• _Exercise aim_:
Reproduce the listing below from the line with "Shipping Information" to the line with "Senior Brand Ambassador", both lines included, character for character, minus any pictures.

• _Dataset content_:
□ □ □ □ □ □ □
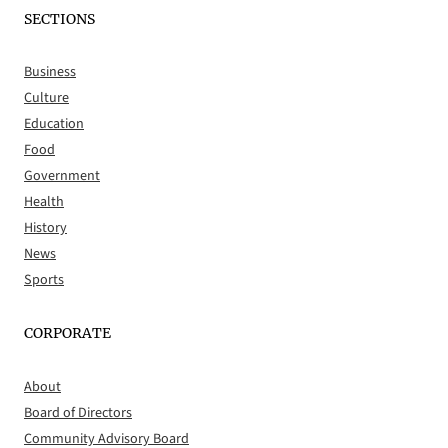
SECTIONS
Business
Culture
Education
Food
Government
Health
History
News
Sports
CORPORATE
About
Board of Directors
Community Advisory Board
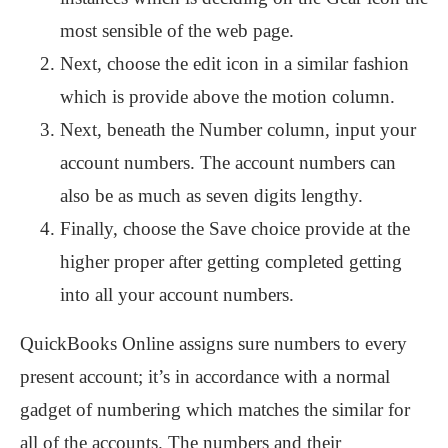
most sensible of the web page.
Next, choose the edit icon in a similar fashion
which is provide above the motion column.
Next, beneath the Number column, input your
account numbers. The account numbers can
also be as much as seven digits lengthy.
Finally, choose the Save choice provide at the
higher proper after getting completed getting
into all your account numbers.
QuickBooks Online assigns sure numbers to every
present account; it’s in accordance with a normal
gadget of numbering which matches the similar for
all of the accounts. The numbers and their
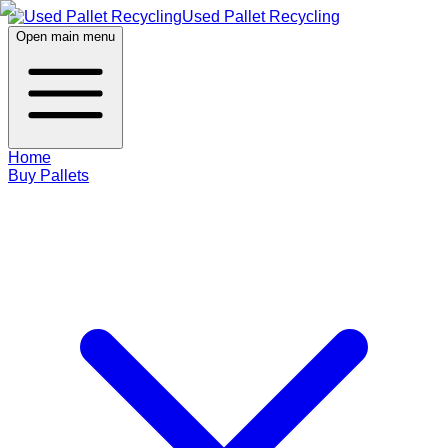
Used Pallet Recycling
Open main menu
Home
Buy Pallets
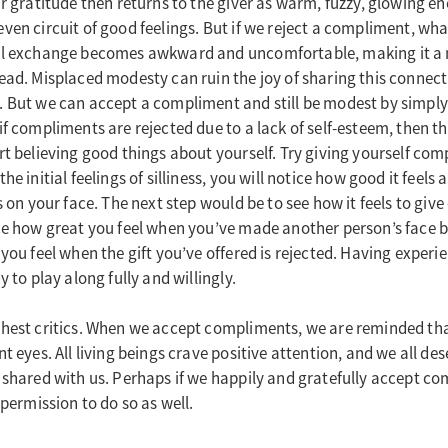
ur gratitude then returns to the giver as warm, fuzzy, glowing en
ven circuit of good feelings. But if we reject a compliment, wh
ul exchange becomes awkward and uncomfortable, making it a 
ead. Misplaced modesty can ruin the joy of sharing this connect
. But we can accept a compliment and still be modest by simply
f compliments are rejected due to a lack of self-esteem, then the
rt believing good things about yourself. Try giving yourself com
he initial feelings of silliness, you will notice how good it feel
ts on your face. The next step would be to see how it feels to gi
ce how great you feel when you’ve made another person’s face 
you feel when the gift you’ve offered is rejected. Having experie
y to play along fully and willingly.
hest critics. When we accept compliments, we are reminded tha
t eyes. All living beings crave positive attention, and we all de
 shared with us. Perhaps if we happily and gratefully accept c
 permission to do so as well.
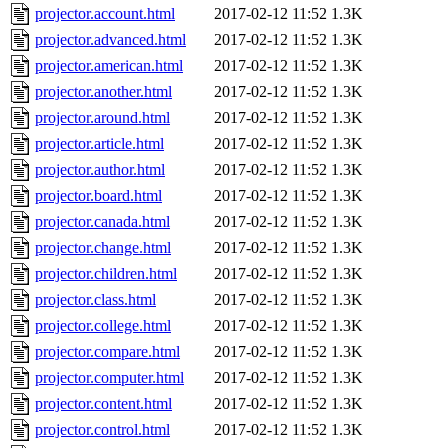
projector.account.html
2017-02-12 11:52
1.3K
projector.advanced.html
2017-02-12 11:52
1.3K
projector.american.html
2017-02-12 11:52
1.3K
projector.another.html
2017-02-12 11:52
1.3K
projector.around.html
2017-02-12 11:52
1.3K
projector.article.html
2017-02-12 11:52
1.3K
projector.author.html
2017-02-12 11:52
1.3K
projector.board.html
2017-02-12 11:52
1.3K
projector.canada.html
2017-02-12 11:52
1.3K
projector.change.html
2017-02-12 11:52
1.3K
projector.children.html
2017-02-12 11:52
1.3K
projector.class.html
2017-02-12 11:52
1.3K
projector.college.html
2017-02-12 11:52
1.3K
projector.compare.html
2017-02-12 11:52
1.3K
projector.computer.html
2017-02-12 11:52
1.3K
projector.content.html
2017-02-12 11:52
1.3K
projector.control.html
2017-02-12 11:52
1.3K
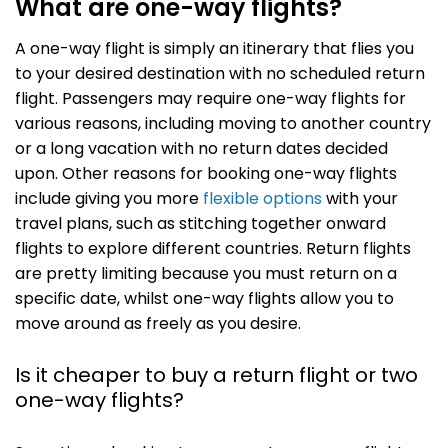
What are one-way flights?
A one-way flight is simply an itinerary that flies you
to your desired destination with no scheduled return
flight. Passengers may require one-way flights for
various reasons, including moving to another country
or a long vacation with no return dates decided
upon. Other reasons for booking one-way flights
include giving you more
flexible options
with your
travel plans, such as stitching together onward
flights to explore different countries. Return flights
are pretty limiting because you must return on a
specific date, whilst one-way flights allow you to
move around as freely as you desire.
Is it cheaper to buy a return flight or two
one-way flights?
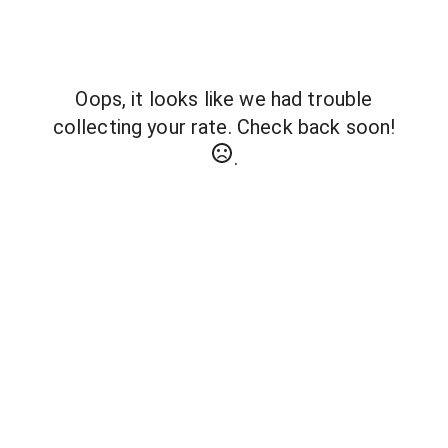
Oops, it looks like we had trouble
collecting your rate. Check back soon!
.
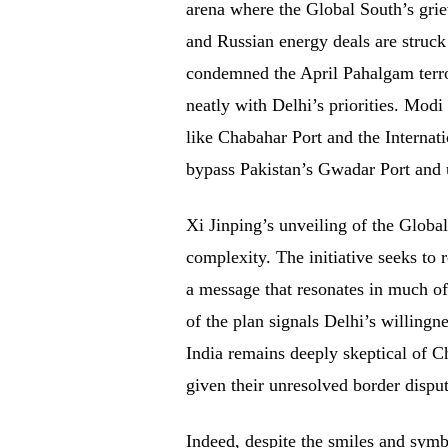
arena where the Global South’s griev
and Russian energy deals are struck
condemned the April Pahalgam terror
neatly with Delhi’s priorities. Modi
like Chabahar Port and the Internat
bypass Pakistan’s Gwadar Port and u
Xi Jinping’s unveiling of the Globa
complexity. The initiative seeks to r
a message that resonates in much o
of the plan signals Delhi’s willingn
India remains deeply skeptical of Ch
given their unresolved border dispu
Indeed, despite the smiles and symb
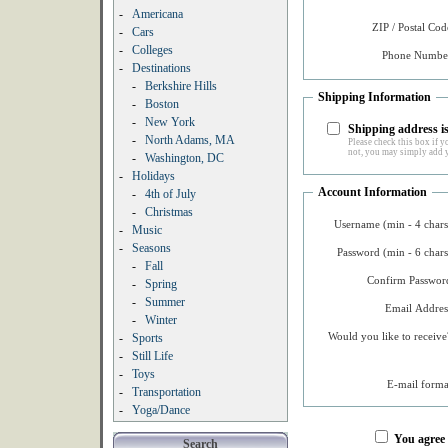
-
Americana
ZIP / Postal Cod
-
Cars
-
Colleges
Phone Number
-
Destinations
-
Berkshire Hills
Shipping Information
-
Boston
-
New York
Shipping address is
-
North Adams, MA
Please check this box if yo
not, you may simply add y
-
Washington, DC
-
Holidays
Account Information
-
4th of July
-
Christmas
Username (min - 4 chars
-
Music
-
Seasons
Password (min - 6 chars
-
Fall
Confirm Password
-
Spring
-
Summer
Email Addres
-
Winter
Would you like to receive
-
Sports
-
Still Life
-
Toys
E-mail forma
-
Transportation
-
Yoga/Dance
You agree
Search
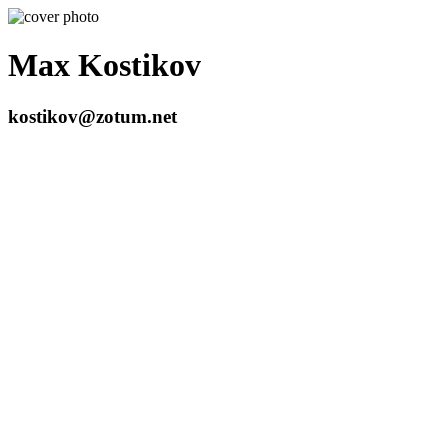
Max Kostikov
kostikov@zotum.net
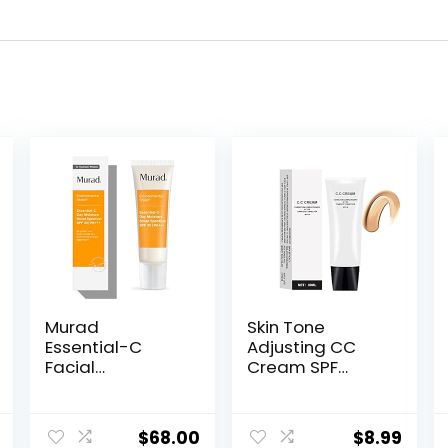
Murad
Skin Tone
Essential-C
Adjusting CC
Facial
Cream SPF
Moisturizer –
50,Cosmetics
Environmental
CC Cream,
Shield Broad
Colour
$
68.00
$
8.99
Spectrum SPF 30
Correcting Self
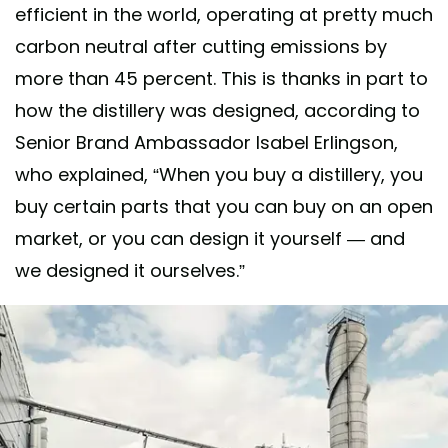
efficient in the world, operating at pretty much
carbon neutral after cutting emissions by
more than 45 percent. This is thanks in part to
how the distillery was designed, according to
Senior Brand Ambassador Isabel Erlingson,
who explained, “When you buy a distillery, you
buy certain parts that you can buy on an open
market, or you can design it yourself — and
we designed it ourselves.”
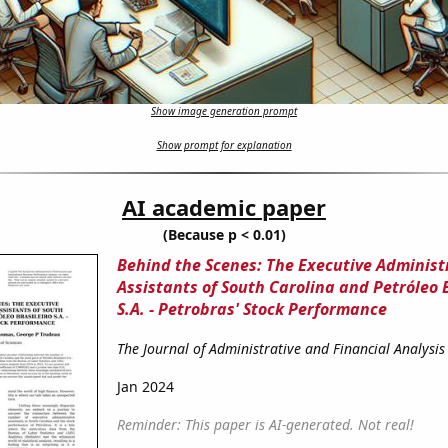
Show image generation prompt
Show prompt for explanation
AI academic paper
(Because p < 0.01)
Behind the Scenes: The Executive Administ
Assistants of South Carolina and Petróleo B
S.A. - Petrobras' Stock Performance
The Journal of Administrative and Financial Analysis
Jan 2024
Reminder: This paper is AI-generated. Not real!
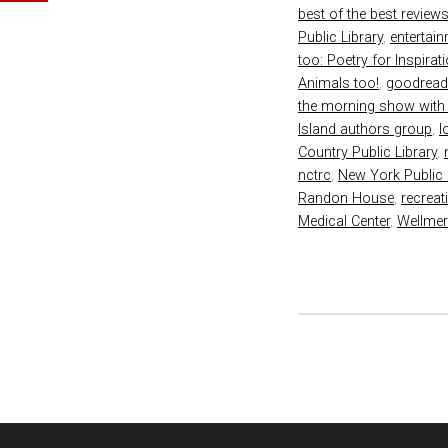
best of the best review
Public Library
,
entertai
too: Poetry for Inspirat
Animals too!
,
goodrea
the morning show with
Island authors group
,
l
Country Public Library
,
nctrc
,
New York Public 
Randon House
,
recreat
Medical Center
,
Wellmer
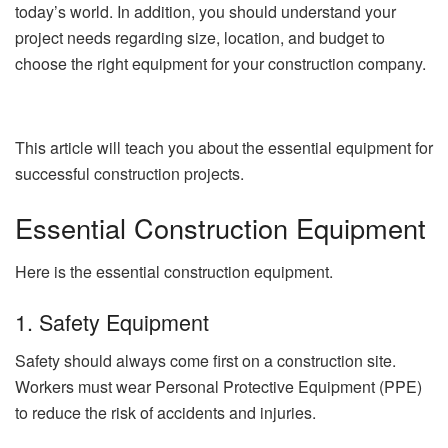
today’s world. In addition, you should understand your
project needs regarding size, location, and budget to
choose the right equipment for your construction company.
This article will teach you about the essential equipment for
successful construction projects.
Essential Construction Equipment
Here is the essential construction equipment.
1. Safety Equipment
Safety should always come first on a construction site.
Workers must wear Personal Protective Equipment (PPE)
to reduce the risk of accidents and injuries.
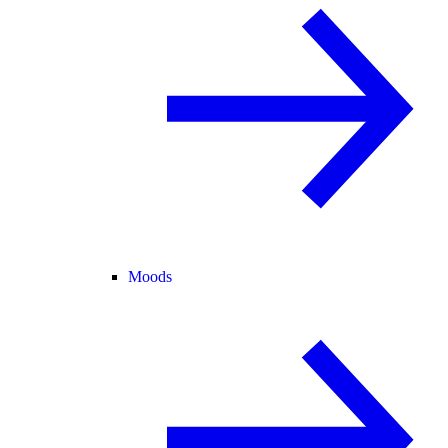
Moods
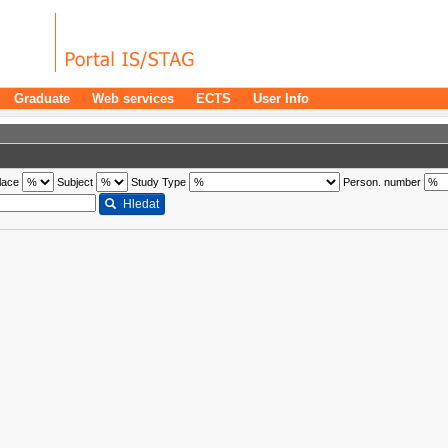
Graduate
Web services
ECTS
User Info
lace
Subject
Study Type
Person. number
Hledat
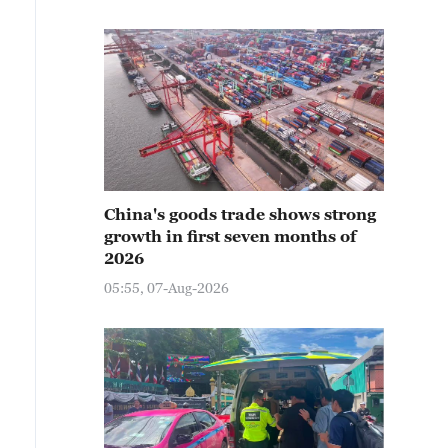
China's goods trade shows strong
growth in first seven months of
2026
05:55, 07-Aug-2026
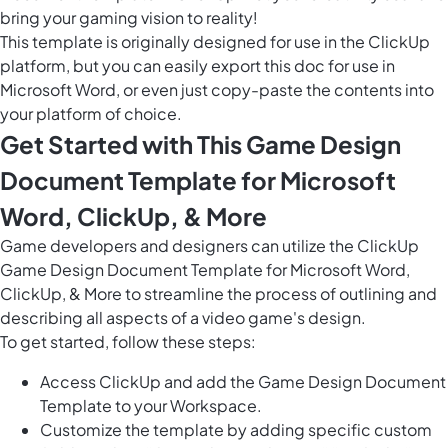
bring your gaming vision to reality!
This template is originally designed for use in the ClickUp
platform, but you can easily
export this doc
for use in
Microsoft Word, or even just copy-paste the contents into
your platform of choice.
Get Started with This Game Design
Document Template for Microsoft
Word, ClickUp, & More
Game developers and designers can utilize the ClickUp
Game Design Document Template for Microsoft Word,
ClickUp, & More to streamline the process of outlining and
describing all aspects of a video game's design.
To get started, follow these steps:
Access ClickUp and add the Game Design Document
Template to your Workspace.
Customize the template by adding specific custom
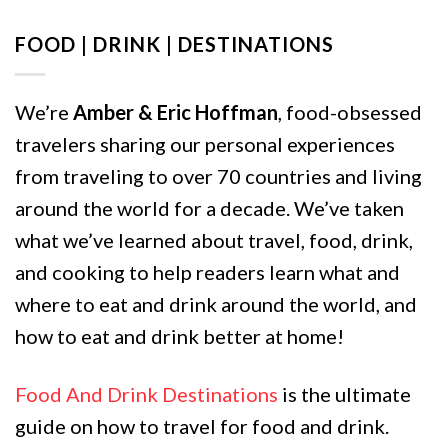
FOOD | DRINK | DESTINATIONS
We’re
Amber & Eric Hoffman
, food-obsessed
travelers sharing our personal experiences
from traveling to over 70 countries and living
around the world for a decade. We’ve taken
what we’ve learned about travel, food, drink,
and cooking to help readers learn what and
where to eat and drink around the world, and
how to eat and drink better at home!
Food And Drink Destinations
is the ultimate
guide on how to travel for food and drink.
□ □ □ □ □ □ □
• _Response area_:
Shipping Information
-
Boston
-
New York
Shipping address is
-
North Adams, MA
Please check this box if yo
not, you may simply add y
-
Washington, DC
-
Holidays
Account Information
-
4th of July
-
Christmas
Username (min - 4 chars
-
Music
-
Seasons
Password (min - 6 chars
-
Fall
Confirm Password
-
Spring
-
Summer
Email Addres
-
Winter
Would you like to receive
-
Sports
-
Still Life
-
Toys
E-mail forma
-
Transportation
-
Yoga/Dance
You agree
Search
Max Kostikov
kostikov@zotum.net
Murad
Skin Tone
Essential-C
Adjusting CC
Facial
Cream SPF
Moisturizer –
50,Cosmetics
Environmental
CC Cream,
Shield Broad
Colour
$
68.00
$
8.99
Spectrum SPF 30
Correcting Self
efficient in the world, operating at pretty much
carbon neutral after cutting emissions by
more than 45 percent. This is thanks in part to
how the distillery was designed, according to
Senior Brand Ambassador Isabel Erlingson,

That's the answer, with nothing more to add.